Chińskie karty kredytowe? Brzmi nieco dziwnie. Ale jeszcze niedawno dziwnie brzmiały chińskie smartfony, a teraz są pewnie w co trzeciej kieszeni. Chińczycy wchodzą na kolejny obiecujący rynek – i zachodni rywale powinni zacząć się bać. Chińskie karty kredytowe z logo UnionPayza chwilę pojawią się w Europie.
Z chińskimi firmami jest trochę jak z rosyjską polityką. Nikt na Zachodzie nie traktuje ich poważnie – a tu nagle okazuje się, że pewnego dnia wchodzą do najbardziej rozwiniętych krajów i rozwalają system. Huawei, ZTE, Geely, Alibaba, Xiaomi – tych marek jeszcze nie tak dawno nikt nie traktował poważnie. I to niegdysiejsze niedocenianie konkurenta dziś odbija się mocną czkawką w przeszklonych siedzibach zachodnich firm.

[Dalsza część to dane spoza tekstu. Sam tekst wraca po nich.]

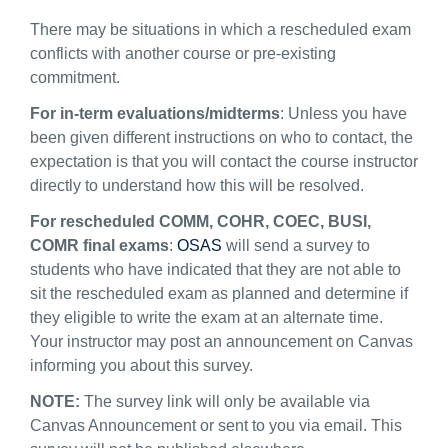
There may be situations in which a rescheduled exam
conflicts with another course or
pre-existing
commitment
.
For in-term evaluations
/midterms
:
Unless you have
been given different instructions on who to contact, the
expectation is that you
will contact
the course instructor
directly to understand
how this will be resolved.
For rescheduled
COMM, COHR, COEC, BUSI
,
COMR
final
exams
:
OSAS
will send a survey to
students who have
indicated
th
at they are not able to
sit the rescheduled exam
as planned
and
determine
if
they eligible to write the exam at
an alternate
time.
Your instructor may post an announcement on Canvas
informing you about this survey.
NOTE:
The survey link will
only be available via
Canvas Announcement or sent to you via
email
. T
his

Teraz Chińczycy chcą wejść na kolejny rynek w Europie, dziś totalnie zdominowany przez zachodnie firmy – rynek kart płatniczych i kredytowych. Oczywiście chińskie karty kredytowe istnieją i mają się dobrze, ale przede wszystkim w ojczyźnie i w Azji. Teraz ruszają na podbój Europy.
Chińskie karty kredytowe. UnionPay – zapamiętajcie tę nazwę
Według „Financial Times”, China UnionPay będzie wydawać karty płatnicze ze swoim znakiem w Wielkiej Brytanii. Choć pierwsze produkty UnionPay mają być przede wszystkim przeznaczone dla pracowników z Wysp wybierających się do Chin, to wiadomo, że firma na tym poprzestać nie zamierza. Mało tego, już szuka partnerów w innych europejskich krajach i stara się o odpowiednie pozwolenia.
Na rynku chińskim firma w krótkim czasie osiągnęła bardzo wiele. Zadebiutowała w 2002 roku i od tego czasu wydała 6 miliardów kart (!) – a to więcej niż Visa i MasterCard razem wzięte. Chińskie karty kredytowe UnionPay są dziś akceptowane w 170 krajach na świecie, w tym od pewnego czasu również w Polsce.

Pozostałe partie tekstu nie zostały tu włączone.